I remember being in a back house, or perhaps it was a backroom at my then babysitter’s house.
(It was 1985 and a civil war was palpitating outside my door. Aptly named, “the silent war,” which I wrote about here.)
It was hot.
It was always hot.
Had he picked me up from school?
I wasn’t sure.
He must have.
His wife was in the kitchen, killing a chicken. I could hear its screams. They resembled the screams in my head. He was teaching me how to kiss. He told me it would feel good. I stayed quiet. He promised my parents knew. He promised that they were ok with this.
I could still hear the dying squeals of the chicken that was soon to be our dinner. I felt like a ripe grape. Easily squeezed. Juices everywhere. I wanted to be a dessert. To be eaten, and forgotten.
He stuck his tongue in like he was trying to feel the lining of my guts.
He wiped away my tears and told me to undress and follow him to the shower.
What else was I supposed to do? My parents knew, I told myself.
They said its was ok.
They were far away in some other town.
Night was far away.
I don’t remember undressing, I just remember being in the shower. Still crying. Tears blanketed by cold water.
His cock was in front of me. I was the perfect height for it. He was tall and lanky.
Chicken feathers swayed in the hot air. Remnants of that poor chicken. The tile, worn and slippery beneath my feet.
I opened my mouth and he slipped himself inside it.
My mouth was too small.
But he forced it in and I kept crying.
He moaned and then I black out.
The next memory is us on the bed.
The bed he shared with his wife.
Still wet from the shower, my hair dampening the bed.
I could smell the chicken soup simmering.
It smelled delicious and brought a comforting feeling.
The smells of a kitchen always soothe me.
The promise of bubbling nourishment sounded good.
His hands on my wetness.
It feels good.
I cry again.
“How are my parents ok with this,” I think inside my small brain.
A song plays in my head.
A song that makes me cry.
I can’t stop crying.
I can barely see through my eye slits.
I fall asleep.
He leaves me there.
Naked and wet.
I wake up.
He smiles at me.
A reminder of everything.
I force out a smile and thank them for the food.
There’s a knock at the door.
“Did she behave?” they ask.
“She’s a good girl.” he says, patting me on the head.
A migraine is surfacing.
I need my Mormon missionaries to make me pure again.
To anoint me with their oils.
And they cast out many devils, and anointed with oil many that were sick, and healed them.
Come to me.
Come to me…
I write these memories in a child’s voice because that’s the only way I can express it.
The memories are young, infantile.
I reference Mormonism at the end, like a salve.
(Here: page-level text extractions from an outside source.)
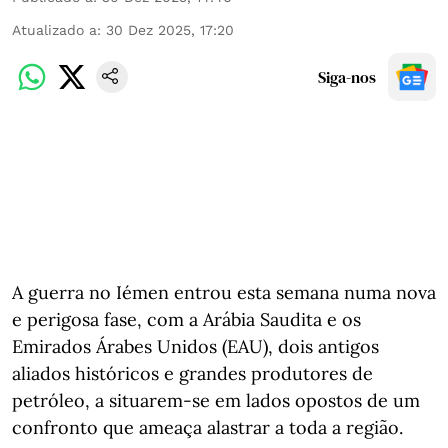
Atualizado a
:
30 Dez 2025, 17:20
Siga-nos
A guerra no Iémen entrou esta semana numa nova
e perigosa fase, com a Arábia Saudita e os
Emirados Árabes Unidos (EAU), dois antigos
aliados históricos e grandes produtores de
petróleo, a situarem-se em lados opostos de um
confronto que ameaça alastrar a toda a região.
Which clearly indicates the amount of brainwashing that had already taken place.
Send the young virgins to war-stricken countries. Have them learn the language, and swoon the inhabitants with their gold hair and fast tongues.
Make them believe that God, that Jesus is the answer. The only answer.
That things aren’t as bad as they feel.
That this life is just a practice run.
Eternal life awaits.
My father was an alcoholic and dying by the time the Mormons found us.
He is forever grateful.
He is forever in debt.
Other children in church were being sexually assaulted.
I knew because we touched each other knowingly.
We were play-acting.
Church was an escape.
Church was theatre.
Church was a means to forget.
Church was a pastime.
Just pay your tithing.
Be a full-tithe paying member and enter the Temple.
The Holiest of Holy places.
Everyone needs some reassurance that they’ll live forever.
Especially the ignorant.
I played games with God.
He retaliated by playing games back.
We played hide and seek.
I never found him.
I never let the church imbibe.
I left as soon as I was able.
Fetishized those innocent missionaries, since they were my saviors.
A reminder of the innocence I never got.